In Explosive Contractors, 46 FMSHRC 965 (Dec. 2024), I dissented and explained that Congress did not grant the Commission the authority to reopen final orders under section 105(a) of the Mine Act. The Commission’s repeated invocation of Federal Rule of Civil Procedure 60(b) cannot overcome the statutory language. However, in Belt Tech, I explained in my concurrence that “the Act clearly states that to become a final order of the Commission, the operator must have received the notification from the Secretary.” 46 FMSHRC 975 (citing Hancock Materials, Inc., 31 FMSHRC 537 (May 2009)). Taken together, these opinions stand for the proposition that the Commission may not reopen final orders under its statutory grant, but an operator may proceed if it has not properly received a proposed order.
In the instant case, as the Majority recounts, the Commission’s order became final under the language of section 105(a). The Majority, however, votes to reopen the case. The Mine Act has not granted us authority to reconsider final orders of the Commission as I set out more fully in Explosive Contractors. To the contrary, it has limited our authority to do so.
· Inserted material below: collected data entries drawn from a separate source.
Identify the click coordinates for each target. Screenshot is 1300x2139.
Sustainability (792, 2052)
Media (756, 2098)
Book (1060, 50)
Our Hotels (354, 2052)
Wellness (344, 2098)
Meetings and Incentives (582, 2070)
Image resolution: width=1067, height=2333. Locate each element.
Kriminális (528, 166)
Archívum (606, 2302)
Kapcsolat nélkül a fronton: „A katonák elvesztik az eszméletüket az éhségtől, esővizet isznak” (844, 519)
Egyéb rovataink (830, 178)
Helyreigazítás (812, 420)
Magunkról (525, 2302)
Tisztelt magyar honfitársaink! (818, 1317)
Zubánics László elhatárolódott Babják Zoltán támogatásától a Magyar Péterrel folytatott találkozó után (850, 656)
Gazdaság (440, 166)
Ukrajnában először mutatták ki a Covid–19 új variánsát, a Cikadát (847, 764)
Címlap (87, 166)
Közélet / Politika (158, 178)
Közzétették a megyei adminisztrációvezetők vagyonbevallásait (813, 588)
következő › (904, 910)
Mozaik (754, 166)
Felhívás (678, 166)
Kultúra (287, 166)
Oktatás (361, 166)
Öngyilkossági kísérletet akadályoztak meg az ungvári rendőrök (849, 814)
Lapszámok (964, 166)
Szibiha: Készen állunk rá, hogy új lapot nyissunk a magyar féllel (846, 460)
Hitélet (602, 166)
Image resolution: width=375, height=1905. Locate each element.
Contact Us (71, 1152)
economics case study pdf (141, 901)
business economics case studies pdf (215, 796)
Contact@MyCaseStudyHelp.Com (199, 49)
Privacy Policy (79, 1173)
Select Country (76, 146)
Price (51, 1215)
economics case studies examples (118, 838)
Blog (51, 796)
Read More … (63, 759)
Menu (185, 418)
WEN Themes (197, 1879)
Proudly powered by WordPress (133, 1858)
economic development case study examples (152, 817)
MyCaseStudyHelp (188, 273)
Therefore, I respectfully dissent and would deny reopening.
/s/ Moshe Z. Marvit
Moshe Z. Marvit, Commissioner
Distribution:
James P. McHugh, Esq.
Christopher D. Pence, Esq.
Pence Law Firm PLLC
10 Hale Street, 4th Floor
P.O. Box 2548
Charleston, WV 25329-2548
jmchugh@pencefirm.com
cpence@pencefirm.com
Thomas A. Paige, Esq.
Deputy Associate Solicitor
US Department of Labor
Office of the Solicitor
Division of Mine Safety and Health
200 Constitution Avenue NW, Suite N4428
Washington, DC 20210
Paige.Thomas@dol.gov
Melanie Garris
US Department of Labor/MSHA
Office of Assessments, Room N3454
200 Constitution Ave NW
Washington, DC 20210
Garris.Melanie@DOL.GOV
Chief Administrative Law Judge Glynn F. Voisin
Office of the Chief Administrative Law Judge
Federal Mine Safety Health Review Commission
1331 Pennsylvania Avenue, NW Suite 520N
Washington, DC 20004-1710
GVoisin@fmshrc.gov
[1] The Secretary moves that the Commission amend the caption in this case to remove “A.C. No. 46-09569-544722,” because there is no associated penalty assessed for Order No. 9590373. Therefore, the A.C. Number is not applicable here. In light of the facts presented, the Secretary’s motion is granted.
[2] The ALJ has stayed the proceedings in Docket No. WEVA 2024-0200 pending resolution of the operator’s motion to reopen in the present docket. See ALJ Order Staying Proceedings of June 14, 2024, WEVA 2024-0200.